Noodoodle Fri 27-Jan-17 14:42:12

Thank you for the replies.

Jerryfudd it's definitely clear cut, but I suspect the car was stolen so I don't know if that changes anything. Driver disappeared after grabbing his belongings.

Reow the bus has cctv but I don't know what would show, the car came from front/side .

2410ang thanks. It's solicitors for the bus driver.

Downstairspoo barinatxe nocake thanks, I will send it. I just honestly felt compelled to try and help as the poor bus driver couldn't have done anything to prevent it.

EweAreHere Fri 27-Jan-17 14:42:22

Just fill it out and say exactly what you saw.

Wouldn't you want a witness to do that for you if you were in an accident that wasn't your fault and the other driver was trying to deny blame?

wasonthelist Fri 27-Jan-17 14:46:26

I have done this a few times for people - had similar paperwork, never been asked to court. You are doing a good thing OP.

Noodoodle Fri 27-Jan-17 14:48:01

Yes absolutely....That's what I said to my dd when she asked why I stopped. If something happened to her I would want someone who witnessed to do the same and help. Ahh it just makes me nervous but I know it's right.

CatWithKittens Fri 27-Jan-17 14:50:07

I agree that people have a public duty to help in the administration of justice. I also agree that the chances are it will not get to Court. You can be compelled to go to Court by a witness summons or order but it is unlikely that any party would compel you without knowing what you are going to say - it is too dangerous for their case. However as PPs have said we could any of us need independent witnesses and you would be doing a public service in helping sort out the truth, as well, potentially, as reducing stress and anxiety to the parties involved, to say nothing of costs and so not adding to increases in insurance premiums.

PyongyangKipperbang Fri 27-Jan-17 14:52:23

I had to do this. I filled it in and sent it back and got a letter saying that the case was scheduled for X date in court. Then about a week before (after I had sorted childcare hmm) I got a call from the solicitors to say that the other side had settled out of court and I wouldnt need to attend. They had warned me that that would probably happen but I needed to be prepared to go anyway.

S1lentAllTheseYears Fri 27-Jan-17 15:01:38

Please do give your statement as I imagine both drivers have given very different stories to their insurers and an independent witness statement can help sort out who is telling the truth.

Someone ran into me several years ago but told a very different story about who was on the road where and, long story short, it went 50/50 which was totally unfair!

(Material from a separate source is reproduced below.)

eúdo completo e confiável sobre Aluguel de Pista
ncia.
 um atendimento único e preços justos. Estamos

A woman did stop at the time for which I am very grateful as the other driver was yelling at me and she managed to calm the situation a bit but, although she gave me her details, she never responded to the request for a witness statement and it would have really helped me if she had.

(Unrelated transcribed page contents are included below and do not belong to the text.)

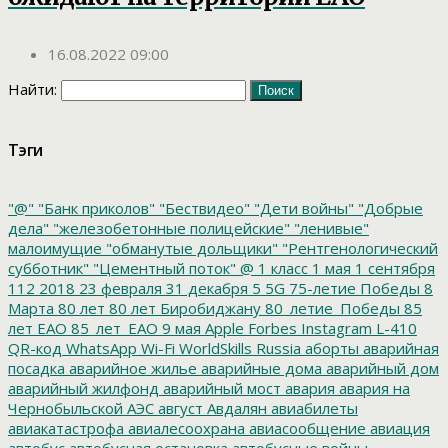
16.08.2022 09:00
Найти:
Тэги
"@"
"Банк приколов"
"Бествидео"
"Дети войны"
"Добрые
дела"
"железобетонные полицейские"
"ленивые"
малоимущие
"обманутые дольщики"
"Рентгенологический
субботник"
"Цементный поток"
@
1 класс
1 мая
1 сентября
112
2018
23 февраля
31 декабря
5
5G
75-летие Победы
8
Марта
80 лет
80 лет Биробиджану
80_летие_Победы
85
лет ЕАО
85_лет_ЕАО
9 мая
Apple
Forbes
Instagram
L-410
QR-код
WhatsApp
Wi-Fi
WorldSkills Russia
аборты
аварийная
посадка
аварийное жилье
аварийные дома
аварийный дом
аварийный жилфонд
аварийный мост
авария
авария на
Чернобыльской АЭС
август
Авдалян
авиабилеты
авиакатастрофа
авиалесоохрана
авиасообщение
авиация
автобус
автобусная остановка
автобусные войны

I understand your anxiety as I would feel the same but you will really help the bus driver by doing it.

TheOtherGalen Fri 27-Jan-17 15:04:08

You'll be fine. They're not expecting you to produce a perfectly-worded piece of literary legalese. All you have to do is tell the truth about what you saw, in your own natural words. You sound like a good egg who will have no problem doing the right thing. Good on you for being willing to speak up.

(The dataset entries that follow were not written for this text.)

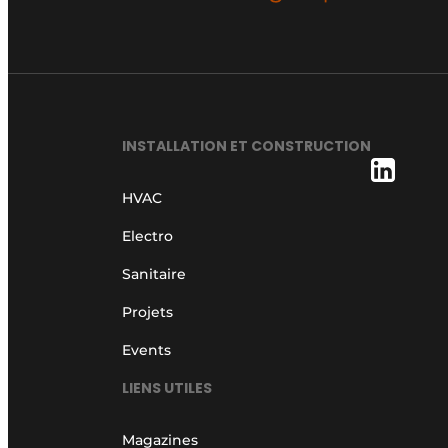
S’inscrire à l’événement
S’inscrire
Termes et conditions
Video’s
INSTALLATION ET CONSTRUCTION
HVAC
Electro
Sanitaire
Projets
Events
LIENS UTILES
Magazines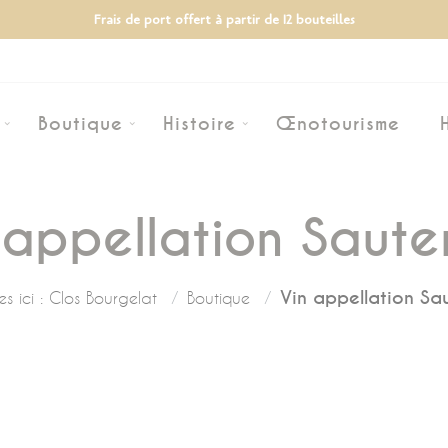
Frais de port offert à partir de 12 bouteilles
Boutique
Histoire
Œnotourisme
 appellation Saute
Vin appellation Sa
s ici :
Clos Bourgelat
Boutique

7SunshineSeven7 Fri 27-Jan-17 15:05:07

I know its for the bus driver but no matter who its for you should send it with the facts because it will go one of two ways:

If its for the bus driver: It will help support his claim for injury/prevent loss of his job (if that's what its about).

If its for the driver: Will show they are making false claims and the insurance company will not pursue the bus driver and will charge them for time used (when I made a claim they made it clear if I was lying they would charge me personally for hourly work e.g £300 odd each hour they'd spend on my case).